Stored data entries
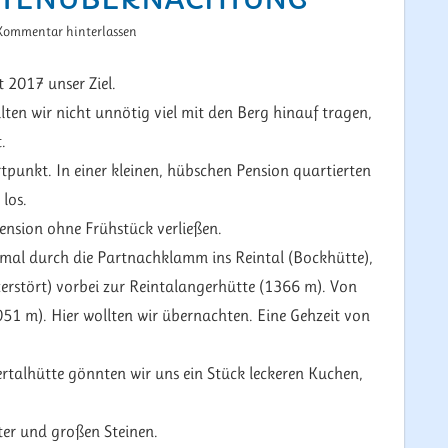
Kommentar hinterlassen
 2017 unser Ziel.
lten wir nicht unnötig viel mit den Berg hinauf tragen,
.
punkt. In einer kleinen, hübschen Pension quartierten
los.
ension ohne Frühstück verließen.
nmal durch die Partnachklamm ins Reintal (Bockhütte),
rstört) vorbei zur Reintalangerhütte (1366 m). Von
1 m). Hier wollten wir übernachten. Eine Gehzeit von
rtalhütte gönnten wir uns ein Stück leckeren Kuchen,
tter und großen Steinen.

[WORK INSTRUCTION]: Retype all entries above verbatim; no pictures belong in the copy.

[SOLUTION]:
Kommentar hinterlassen
 2017 unser Ziel.
lten wir nicht unnötig viel mit den Berg hinauf tragen,
.
punkt. In einer kleinen, hübschen Pension quartierten
los.
ension ohne Frühstück verließen.
nmal durch die Partnachklamm ins Reintal (Bockhütte),
rstört) vorbei zur Reintalangerhütte (1366 m). Von
1 m). Hier wollten wir übernachten. Eine Gehzeit von
rtalhütte gönnten wir uns ein Stück leckeren Kuchen,
tter und großen Steinen.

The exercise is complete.